Ich schloß die Tür und ging nach oben. Die Zimmer im Erdgeschoß waren hoch, so gab es zahlreiche und steile Stufen. Im ersten Stock befanden sich zwei Räume, deren Grundriß den beiden Räumen unten entsprach. Man konnte den Entwurf weder einfallsreich noch praktikabel nennen. Ich versuchte es zuerst mit dem vorn gelegenen Raum und ließ mich erneut auf das Geduldsspiel mit den Schlüsseln ein. Das Zimmer war in desolatem Zustand und enthielt nichts außer einer beträchtlichen Menge von Schriftstücken. Sie schienen einmal auf dem nackten Boden gestapelt worden zu sein, aber die Stapel waren schon vor langer Zeit umgestürzt, und auf ihren Bestandteilen hatte sich eine dicke Schicht flockiger, schwarzer Staubpartikel gebildet. Der Schmutz trat hier in jener extremen Erscheinungsform auf, die bereits den Eindruck schmieriger Undurchdringlichkeit erweckt. Die Aussicht, weiter in diesen verwaisten Massen von Schriftrollen und Manuskripten zu stöbern, jagte mir einen Schauer über den Rücken.

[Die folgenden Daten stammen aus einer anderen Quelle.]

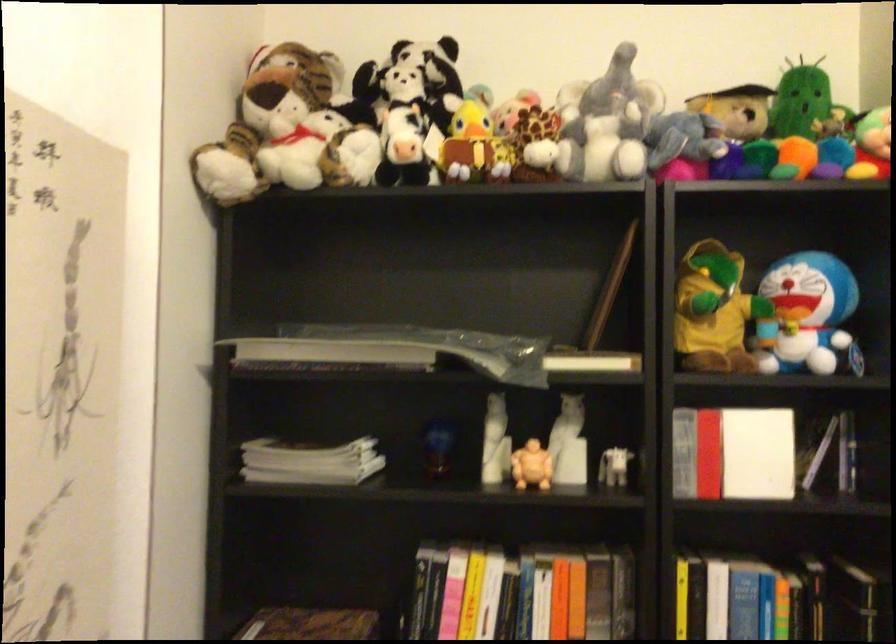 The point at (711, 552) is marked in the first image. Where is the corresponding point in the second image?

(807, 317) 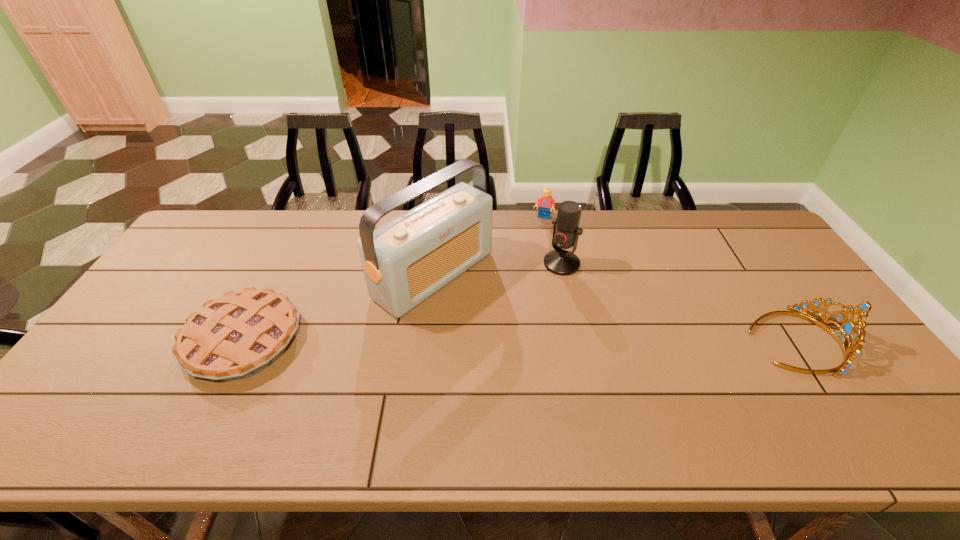 Locate an element on the screen. The image size is (960, 540). vacant region located on the side of the second tallest object with the red ring is located at coordinates (469, 355).

What are the coordinates of `vacant space located on the side of the second tallest object with the red ring` in the screenshot? It's located at (484, 341).

In order to click on blank space located on the side of the second tallest object with the red ring in this screenshot , I will do `click(477, 348)`.

Where is `free space located on the face of the farthest object`? The height and width of the screenshot is (540, 960). free space located on the face of the farthest object is located at coordinates (516, 295).

Find the location of a particular element. vacant space located 0.300m on the face of the farthest object is located at coordinates tap(521, 278).

The image size is (960, 540). In order to click on vacant region located on the face of the farthest object in this screenshot , I will do `click(530, 253)`.

Find the location of a particular element. This screenshot has width=960, height=540. vacant region located on the front-facing side of the tallest object is located at coordinates tap(509, 326).

This screenshot has width=960, height=540. Find the location of `vacant space located on the front-facing side of the tallest object`. vacant space located on the front-facing side of the tallest object is located at coordinates (594, 383).

You are a GUI agent. You are given a task and a screenshot of the screen. Output one action in this format:
    pyautogui.click(x=<x>, y=<y>)
    Task: Click on the free space located 0.150m on the front-facing side of the tallest object
    
    Given the screenshot: What is the action you would take?
    click(x=517, y=332)

Where is `microphone that is at the far edge`? This screenshot has height=540, width=960. microphone that is at the far edge is located at coordinates (566, 232). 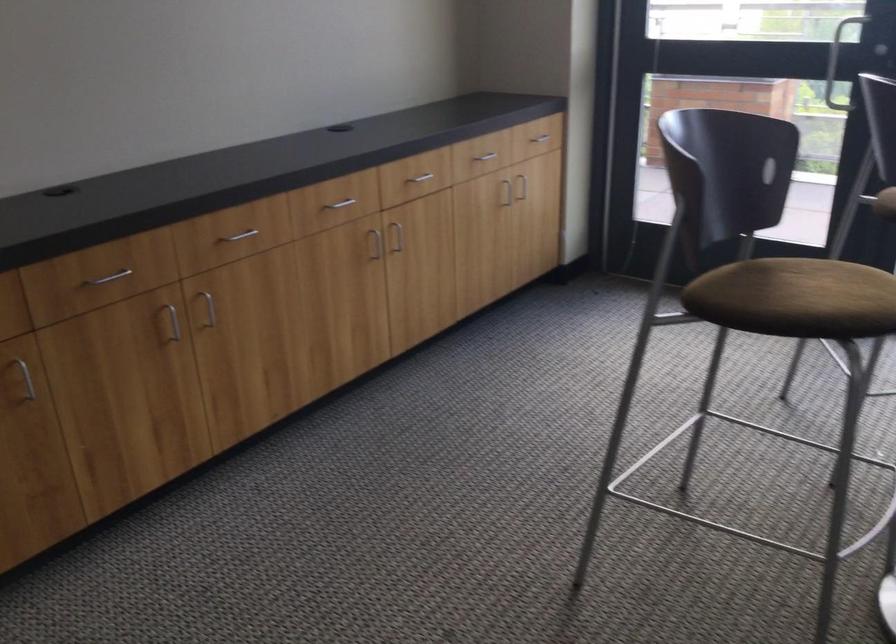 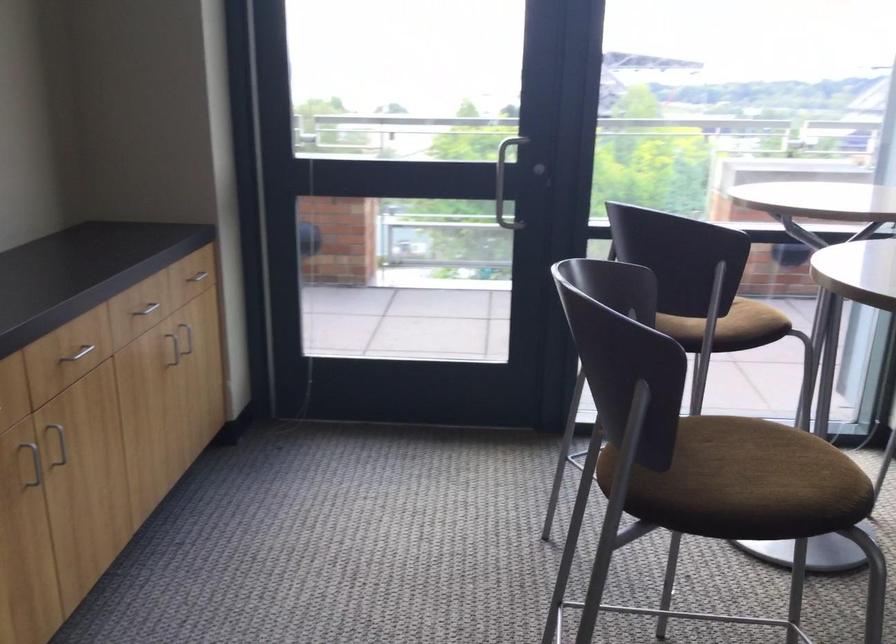 Find the pixel in the second image that matches point 373,243 in the first image.

(36, 465) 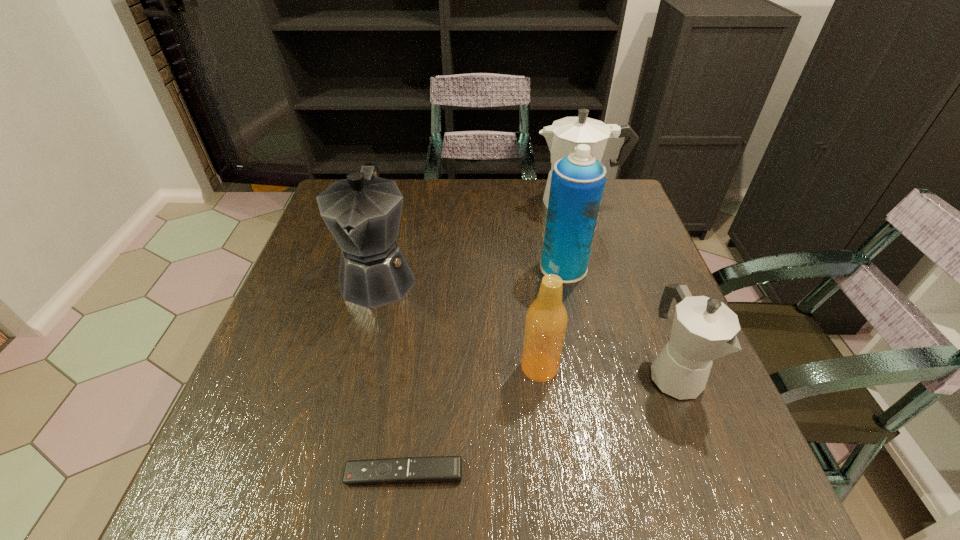 I want to click on vacant space located at the spout of the farthest object, so click(x=502, y=203).

In order to click on vacant space situated 0.280m at the spout of the farthest object in this screenshot , I will do `click(438, 203)`.

I want to click on blank space located on the front of the beer bottle, so click(x=553, y=478).

I want to click on vacant space located on the back of the nearest coffeepot, so click(621, 235).

At what (x,y) coordinates should I click in order to perform the action: click on blank area located 0.260m on the right of the shortest object. Please return your answer as a coordinate pair (x, y). The width and height of the screenshot is (960, 540). Looking at the image, I should click on (620, 473).

At what (x,y) coordinates should I click in order to perform the action: click on object that is positioned at the far edge. Please return your answer as a coordinate pair (x, y). The width and height of the screenshot is (960, 540). Looking at the image, I should click on (562, 137).

Locate an element on the screen. The width and height of the screenshot is (960, 540). object at the near edge is located at coordinates (438, 469).

Locate an element on the screen. object that is at the left edge is located at coordinates (363, 212).

Find the location of a particular element. The image size is (960, 540). object at the far right corner is located at coordinates (562, 137).

I want to click on free space at the far edge of the desktop, so click(428, 192). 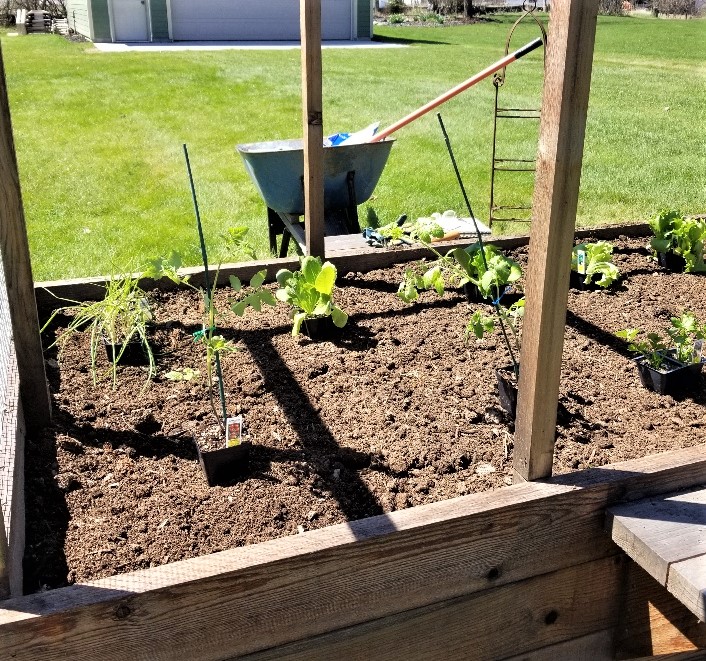 Identify the location of door. (136, 28).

Der rückwärtige Raum war ein Schlafzimmer, vermutlich Sallys. Alle Vorhänge waren zugezogen, und ich mußte das Licht einschalten. Man konnte es wahrhaftig, einer abgedroschenen Phrase folgend, als »karg möbliert« bezeichnen; die Möbelstücke stammten aus derselben Periode wie die im Wohnzimmer, waren aber noch dürftiger und von noch spinnenartigerer Erscheinung. Die Übergröße und Überhöhe des Raums, die wuchtige Kranzleiste des Verputzes und die noch wuchtigere Stuckrose in der Mitte der rissigen Decke betonten die Spärlichkeit der anachronistischen Möblierung. Es war jedoch ein modernes, sehr flaches Doppelbett vorhanden, das aussah, als sei es benutzt, aber seit Wochen nicht mehr gemacht worden. Jemand schien ganz plötzlich, als habe der Wecker geklingelt, aufgestanden zu sein. Ich versuchte, eine Schublade des gebrechlichen Toilettentischs aufzuziehen. Sie quietschte und blieb stecken; sie enthielt Unterwäsche von Sally, die einen kläglichen Anblick bot. Die langen Vorhänge waren schwer und dunkelgrün. Es war eine niederschmetternde Untersuchung, aber ich machte weiter.
Der zweite Stock erweckte den Anschein, als wäre er ursprünglich ein einziger Raum gewesen, zugänglich von einem kleinen Treppenabsatz. Es gab eindeutige Hinweise auf unfachmännisches Werkeln mit dem offensichtlichen Ziel, den riesigen Raum zu unterteilen, um Bad und Toilette samt eigenen Zugang zu schaffen. War das Haus etwa ursprünglich ohne diese unerläßlichen Annehmlichkeiten gebaut worden? Alles schien möglich. Mir fiel der alte Witz von dem Architekten ein, der das Treppenhaus vergessen hatte.